- [YOUR ASSIGNMENT] Return only the lines from the top of the data down to the one that holds "YELLOWISH GREEN - 2,5 ml", both included, without any pictures.

- [Records from a data source]

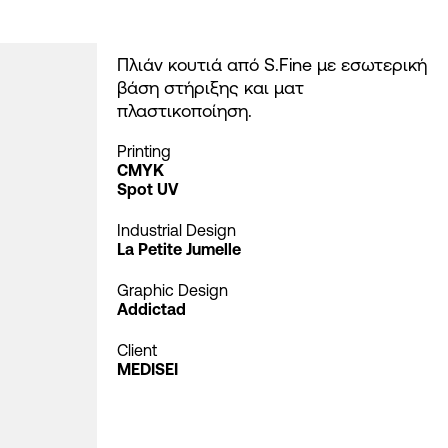
Πλιάν κουτιά από S.Fine με εσωτερική
βάση στήριξης και ματ
πλαστικοποίηση.
Printing
CMYK
Spot UV
Industrial Design
La Petite Jumelle
Graphic Design
Addictad
Client
MEDISEI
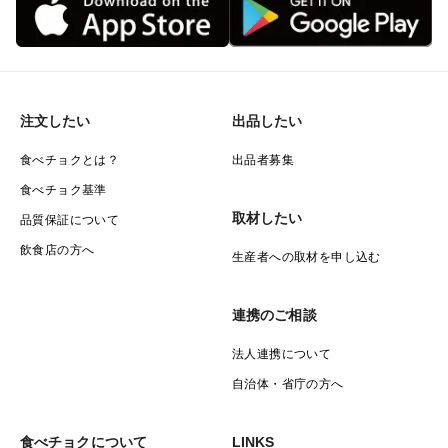
注文したい
出品したい
食べチョクとは？
出品者募集
食べチョク基準
取材したい
品質保証について
飲食店の方へ
生産者への取材を申し込む
連携のご相談
法人連携について
自治体・省庁の方へ
食べチョクについて
LINKS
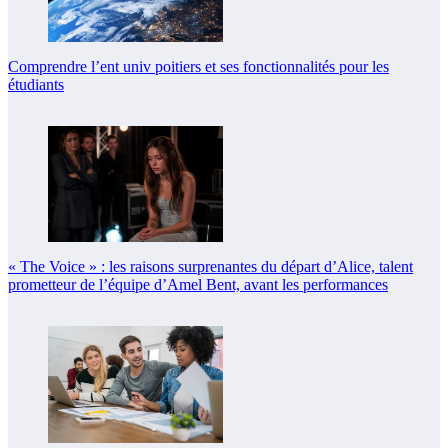
Comprendre l’ent univ poitiers et ses fonctionnalités pour les
étudiants
« The Voice » : les raisons surprenantes du départ d’Alice, talent
prometteur de l’équipe d’Amel Bent, avant les performances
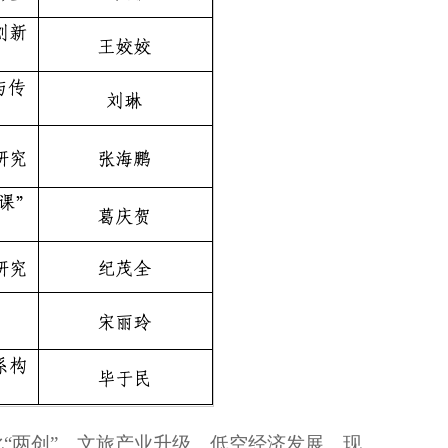
“两创”、文旅产业升级、低空经济发展、现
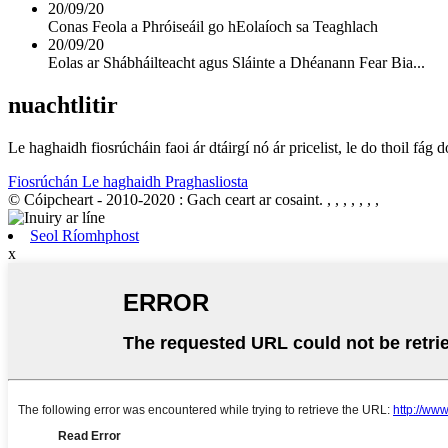
20/09/20
Conas Feola a Phróiseáil go hEolaíoch sa Teaghlach
20/09/20
Eolas ar Shábháilteacht agus Sláinte a Dhéanann Fear Bia...
nuachtlitir
Le haghaidh fiosrúcháin faoi ár dtáirgí nó ár pricelist, le do thoil fág
Fiosrúchán Le haghaidh Praghasliosta
© Cóipcheart - 2010-2020 : Gach ceart ar cosaint.
, , , , , , ,
Seol Ríomhphost
x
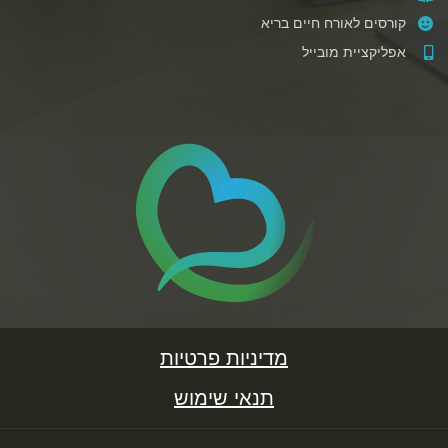
קורסים לאורח חיים בריא
אפליקציית מובייל
מדיניות פרטיות
תנאי שימוש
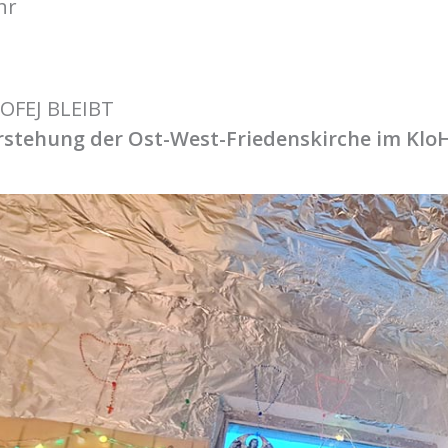
hr
OFEJ BLEIBT
rstehung der Ost-West-Friedenskirche im Kl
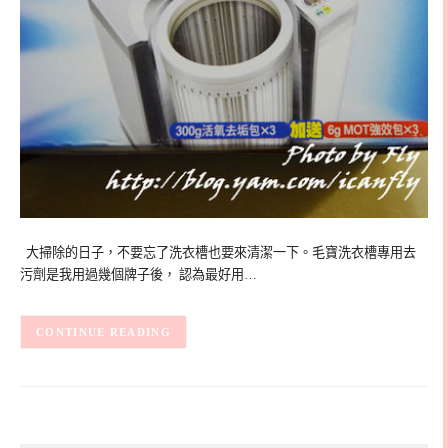
大掃除的日子，不要忘了洗衣槽也要來清潔一下。毛寶洗衣槽專用去
污劑是我用過幾個牌子後， 認為最好用…
CONTINUE READING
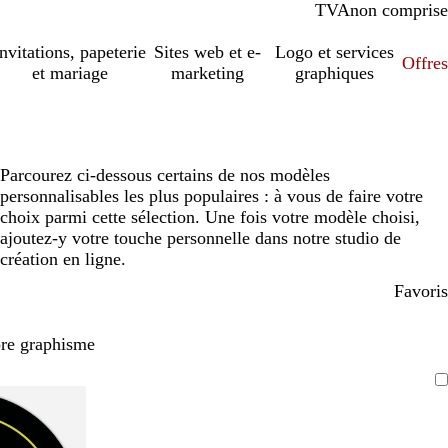
TVA
comprise
non comprise
Invitations, papeterie
Sites web et e-
Logo et services
Offres
et mariage
marketing
graphiques
Parcourez ci-dessous certains de nos modèles
personnalisables les plus populaires : à vous de faire votre
choix parmi cette sélection. Une fois votre modèle choisi,
ajoutez-y votre touche personnelle dans notre studio de
création en ligne.
Favoris
pre graphisme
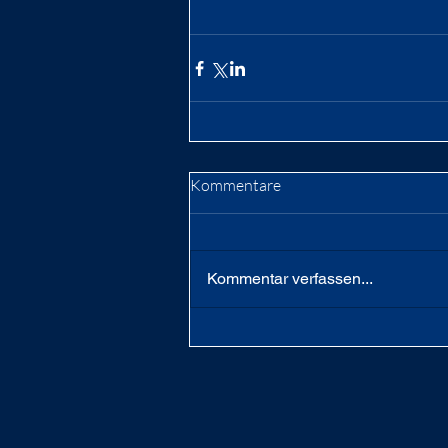
Kommentare
Kommentar verfassen...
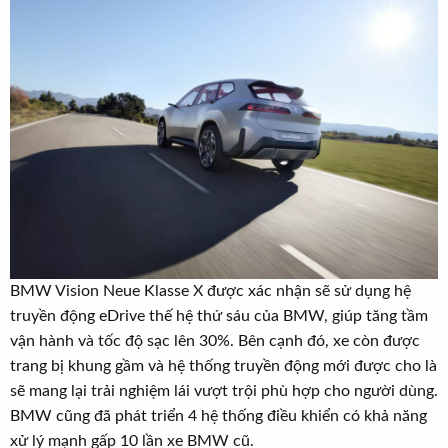
BMW Vision Neue Klasse X được xác nhận sẽ sử dụng hệ
truyền động eDrive thế hệ thứ sáu của BMW, giúp tăng tầm
vận hành và tốc độ sạc lên 30%. Bên cạnh đó, xe còn được
trang bị khung gầm và hệ thống truyền động mới được cho là
sẽ mang lại trải nghiệm lái vượt trội phù hợp cho người dùng.
BMW cũng đã phát triển 4 hệ thống điều khiển có khả năng
xử lý mạnh gấp 10 lần xe BMW cũ.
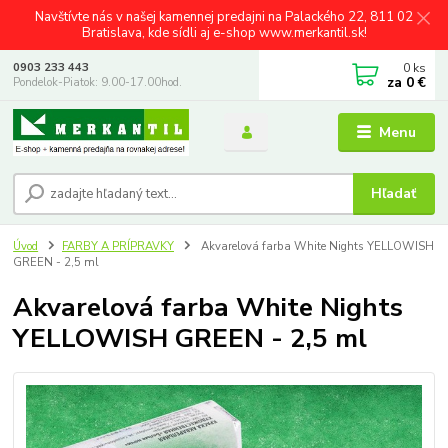
Navštívte nás v našej kamennej predajni na Palackého 22, 811 02
Bratislava, kde sídli aj e-shop www.merkantil.sk!
0
ks
0903 233 443
za
0 €
Pondelok-Piatok: 9.00-17.00hod.
Menu
Hľadať
Úvod
FARBY A PRÍPRAVKY
Akvarelová farba White Nights YELLOWISH
GREEN - 2,5 ml
Akvarelová farba White Nights
YELLOWISH GREEN - 2,5 ml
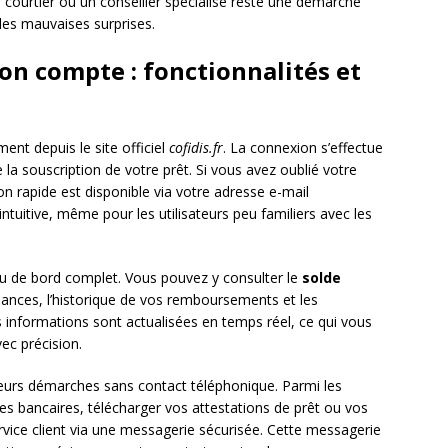
 courtier ou un conseiller spécialisé reste une démarche
 les mauvaises surprises.
on compte : fonctionnalités et
ent depuis le site officiel
cofidis.fr
. La connexion s’effectue
 la souscription de votre prêt. Si vous avez oublié votre
on rapide est disponible via votre adresse e-mail
intuitive, même pour les utilisateurs peu familiers avec les
u de bord complet. Vous pouvez y consulter le
solde
héances, l’historique de vos remboursements et les
s informations sont actualisées en temps réel, ce qui vous
ec précision.
sieurs démarches sans contact téléphonique. Parmi les
es bancaires, télécharger vos attestations de prêt ou vos
rvice client via une messagerie sécurisée. Cette messagerie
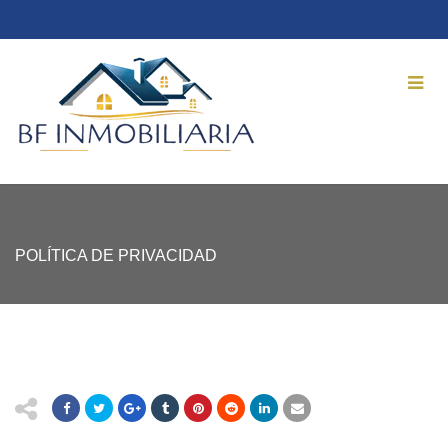
POLÍTICA DE PRIVACIDAD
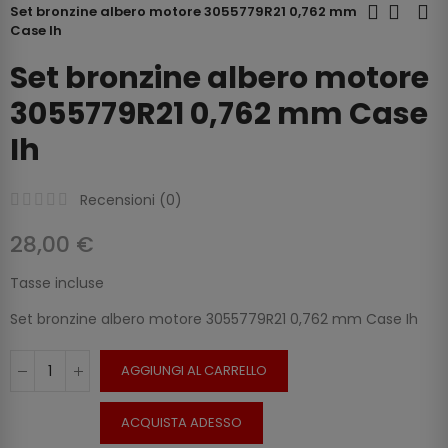
Set bronzine albero motore 3055779R21 0,762 mm
Case Ih
Set bronzine albero motore
3055779R21 0,762 mm Case
Ih
Recensioni (
0
)
28,00 €
Tasse incluse
Set bronzine albero motore 3055779R21 0,762 mm Case Ih
AGGIUNGI AL CARRELLO
ACQUISTA ADESSO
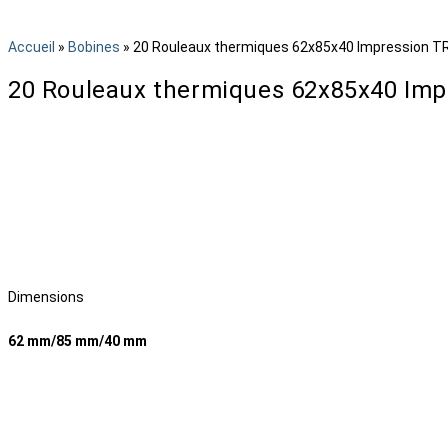
Accueil
»
Bobines
»
20 Rouleaux thermiques 62x85x40 Impression TR
20 Rouleaux thermiques 62x85x40 Imp
Dimensions
62 mm/85 mm/40 mm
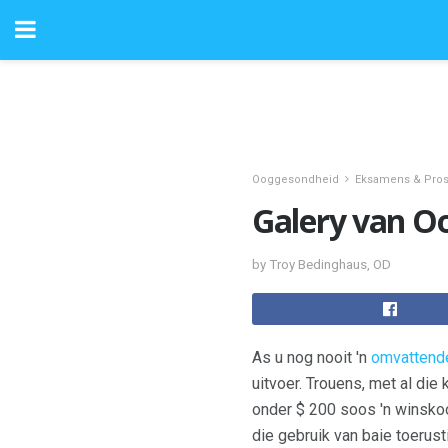
Ooggesondheid
Eksamens & Pro
Galery van O
by Troy Bedinghaus, OD
As u nog nooit 'n
omvattend
uitvoer. Trouens, met al di
onder $ 200 soos 'n winsko
die gebruik van baie toerust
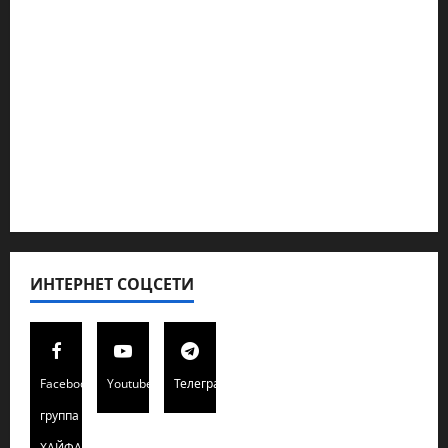
Геополитика
Новости из стран
Кибервойна Технология
Полемика на сайте
Редколегия сайта 2025
Хайфа новости
ИНТЕРНЕТ СОЦСЕТИ
Facebook
Youtube
Телеграмм
группа
ХАЙФАИНФО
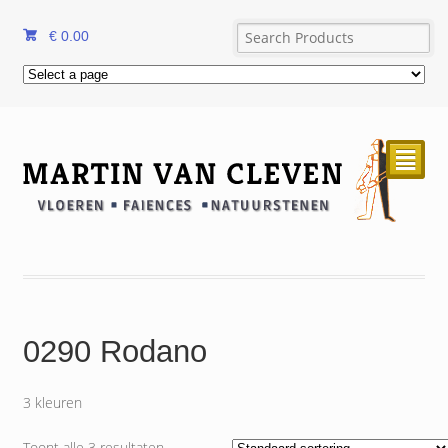
€
0.00
²
0290 Rodano
3 kleuren
Toont alle 3 resultaten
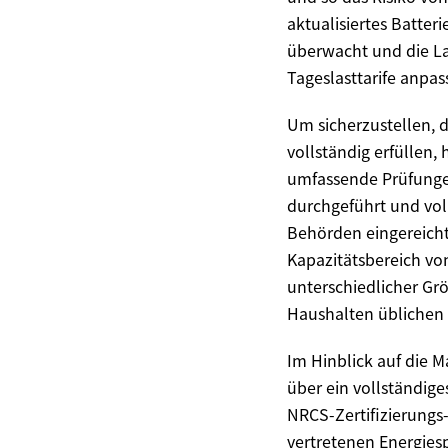
aktualisiertes Batter
überwacht und die La
Tageslasttarife anpa
Um sicherzustellen, 
vollständig erfüllen,
umfassende Prüfungen
durchgeführt und vol
Behörden eingereicht
Kapazitätsbereich v
unterschiedlicher Gr
Haushalten üblichen 
Im Hinblick auf die 
über ein vollständige
NRCS-Zertifizierungs-
vertretenen Energies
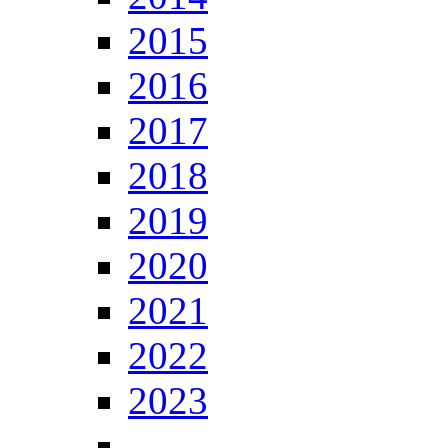
2015
2016
2017
2018
2019
2020
2021
2022
2023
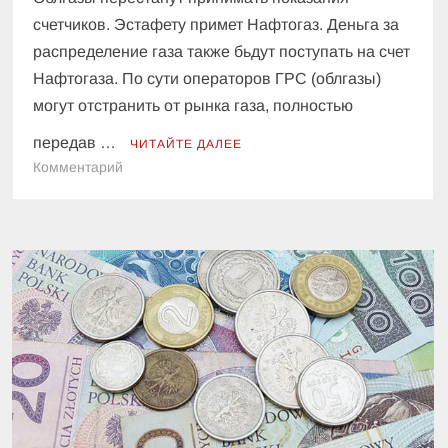
счетчиков. Эстафету примет Нафтогаз. Деньга за
распределение газа также бьдут поступать на счет
Нафтогаза. По сути операторов ГРС (облгазы)
могут отстранить от рынка газа, полностью
передав …
ЧИТАЙТЕ ДАЛЕЕ
к
Комментарий
Нафтогаз
предупредил,
что
будет
контролировать
показания
счетчиков
и
собирать
деньги
за
распределение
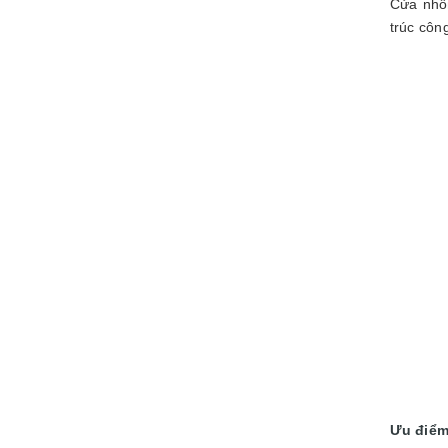
Cửa nhôm
trúc côn
Ưu điểm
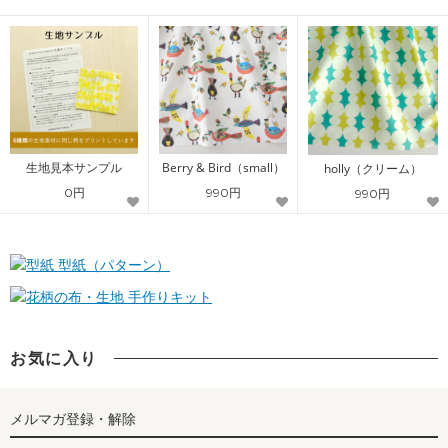
生地見本サンプル
Berry & Bird（small）
holly（クリーム）
0円
990円
990円
型紙（パターン）
手作りキット
お気に入り
メルマガ登録・解除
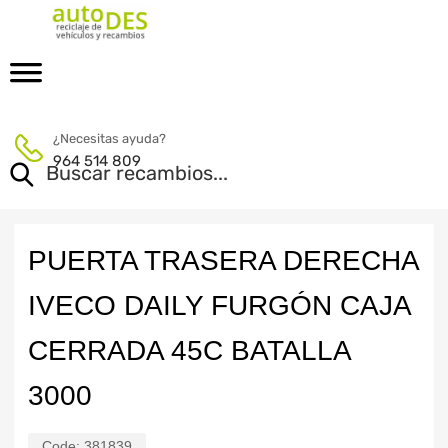
¿Necesitas ayuda?
964 514 809
PUERTA TRASERA DERECHA
IVECO DAILY FURGÓN CAJA
CERRADA 45C BATALLA
3000
Code:
381839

- [WORKED SOLUTION]
Πλιάν κουτιά από S.Fine με εσωτερική
βάση στήριξης και ματ
πλαστικοποίηση.
Printing
CMYK
Spot UV
Industrial Design
La Petite Jumelle
Graphic Design
Addictad
Client
MEDISEI
注文したい
出品したい
食べチョクとは？
出品者募集
食べチョク基準
取材したい
品質保証について
飲食店の方へ
生産者への取材を申し込む
連携のご相談
法人連携について
自治体・省庁の方へ
食べチョクについて
LINKS
Comprendre l’ent univ poitiers et ses fonctionnalités pour les
étudiants
« The Voice » : les raisons surprenantes du départ d’Alice, talent
prometteur de l’équipe d’Amel Bent, avant les performances
“两创”、文旅产业升级、低空经济发展、现
20/09/20
Conas Feola a Phróiseáil go hEolaíoch sa Teaghlach
20/09/20
Eolas ar Shábháilteacht agus Sláinte a Dhéanann Fear Bia...
nuachtlitir
Le haghaidh fiosrúcháin faoi ár dtáirgí nó ár pricelist, le do thoil fág
Fiosrúchán Le haghaidh Praghasliosta
© Cóipcheart - 2010-2020 : Gach ceart ar cosaint.
, , , , , , ,
Seol Ríomhphost
x
קורסים לאורח חיים בריא
אפליקציית מובייל
מדיניות פרטיות
תנאי שימוש
hr
OFEJ BLEIBT
rstehung der Ost-West-Friedenskirche im Kl
大掃除的日子，不要忘了洗衣槽也要來清潔一下。毛寶洗衣槽專用去
污劑是我用過幾個牌子後， 認為最好用…
CONTINUE READING
TVA
comprise
non comprise
Invitations, papeterie
Sites web et e-
Logo et services
Offres
et mariage
marketing
graphiques
Parcourez ci-dessous certains de nos modèles
personnalisables les plus populaires : à vous de faire votre
choix parmi cette sélection. Une fois votre modèle choisi,
ajoutez-y votre touche personnelle dans notre studio de
création en ligne.
Favoris
pre graphisme
Kommentare
Kommentar verfassen...
BMW Vision Neue Klasse X được xác nhận sẽ sử dụng hệ
truyền động eDrive thế hệ thứ sáu của BMW, giúp tăng tầm
vận hành và tốc độ sạc lên 30%. Bên cạnh đó, xe còn được
trang bị khung gầm và hệ thống truyền động mới được cho là
sẽ mang lại trải nghiệm lái vượt trội phù hợp cho người dùng.
BMW cũng đã phát triển 4 hệ thống điều khiển có khả năng
xử lý mạnh gấp 10 lần xe BMW cũ.
Navštívte nás v našej kamennej predajni na Palackého 22, 811 02
Bratislava, kde sídli aj e-shop www.merkantil.sk!
0
ks
0903 233 443
za
0 €
Pondelok-Piatok: 9.00-17.00hod.
Menu
Hľadať
Úvod
FARBY A PRÍPRAVKY
Akvarelová farba White Nights YELLOWISH
GREEN - 2,5 ml
Akvarelová farba White Nights
YELLOWISH GREEN - 2,5 ml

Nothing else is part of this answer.